• _Exercise data_:
---------------

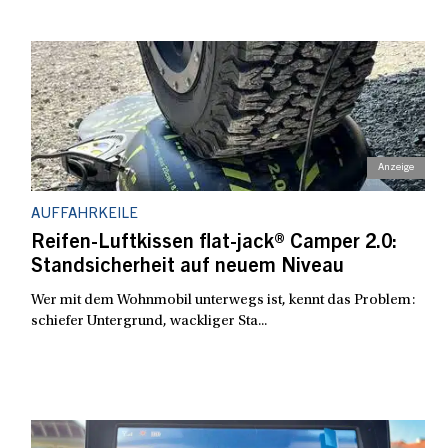
AUFFAHRKEILE
Reifen-Luftkissen flat-jack® Camper 2.0:
Standsicherheit auf neuem Niveau
Wer mit dem Wohnmobil unterwegs ist, kennt das Problem:
schiefer Untergrund, wackliger Sta...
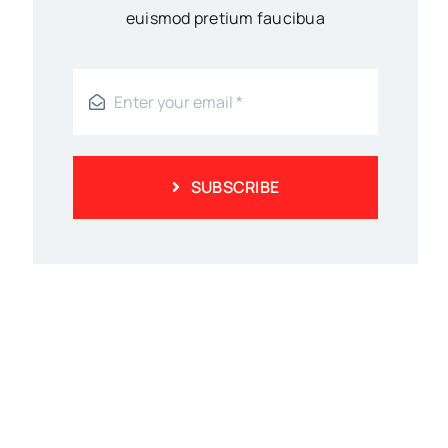
euismod pretium faucibua
SUBSCRIBE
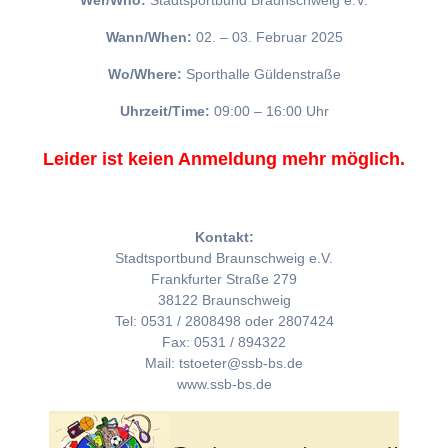
Wer/Who:
Stadtsportbund Braunschweig e.V.
Wann/When:
02. – 03. Februar 2025
Wo/Where:
Sporthalle Güldenstraße
Uhrzeit/Time:
09:00 – 16:00 Uhr
Leider ist keien Anmeldung mehr möglich.
Kontakt:
Stadtsportbund Braunschweig e.V.
Frankfurter Straße 279
38122 Braunschweig
Tel: 0531 / 2808498 oder 2807424
Fax: 0531 / 894322
Mail: tstoeter@ssb-bs.de
www.ssb-bs.de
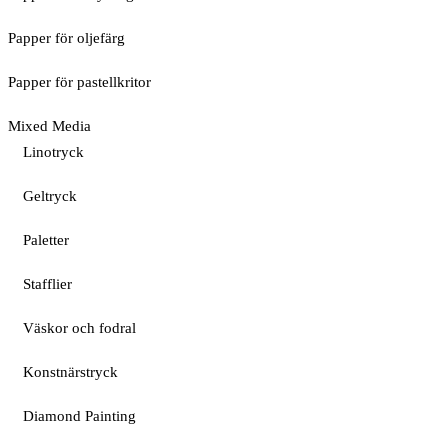
Papper för oljefärg
Papper för pastellkritor
Mixed Media
Linotryck
Geltryck
Paletter
Stafflier
Väskor och fodral
Konstnärstryck
Diamond Painting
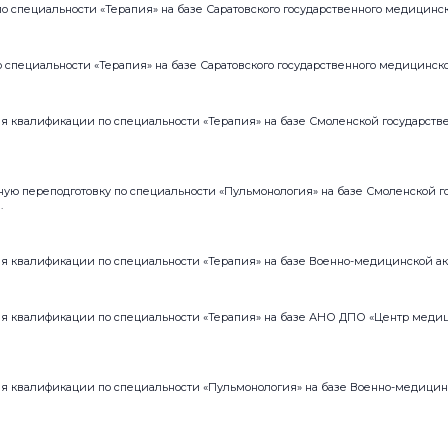
о специальности «Терапия» на базе Саратовского государственного медицинск
 специальности «Терапия» на базе Саратовского государственного медицинско
 квалификации по специальности «Терапия» на базе Смоленской государст
ую переподготовку по специальности «Пульмонология» на базе Смоленской г
.
 квалификации по специальности «Терапия» на базе Военно-медицинской ака
 квалификации по специальности «Терапия» на базе АНО ДПО «Центр медиц
 квалификации по специальности «Пульмонология» на базе Военно-медицинс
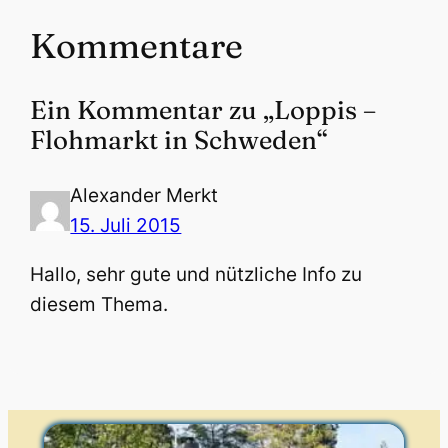
Kommentare
Ein Kommentar zu „Loppis –
Flohmarkt in Schweden“
Alexander Merkt
15. Juli 2015
Hallo, sehr gute und nützliche Info zu
diesem Thema.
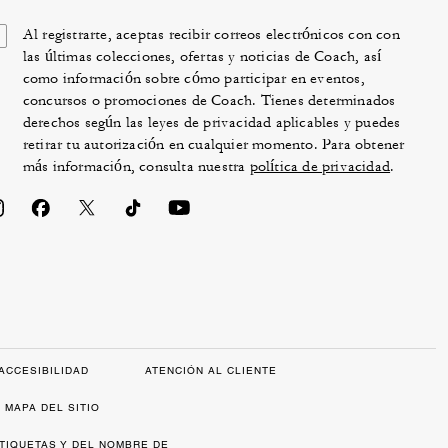
Al registrarte, aceptas recibir correos electrónicos con con
las últimas colecciones, ofertas y noticias de Coach, así
como información sobre cómo participar en eventos,
concursos o promociones de Coach. Tienes determinados
derechos según las leyes de privacidad aplicables y puedes
retirar tu autorización en cualquier momento. Para obtener
más información, consulta nuestra
política de privacidad
.
ACCESIBILIDAD
ATENCIÓN AL CLIENTE
MAPA DEL SITIO
ETIQUETAS Y DEL NOMBRE DE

---------------

• _What the task asks_:
Look for the string "Военно" in the listing above and copy every line holding it.

• _Reply_:
 квалификации по специальности «Терапия» на базе Военно-медицинской ака
 квалификации по специальности «Пульмонология» на базе Военно-медицинс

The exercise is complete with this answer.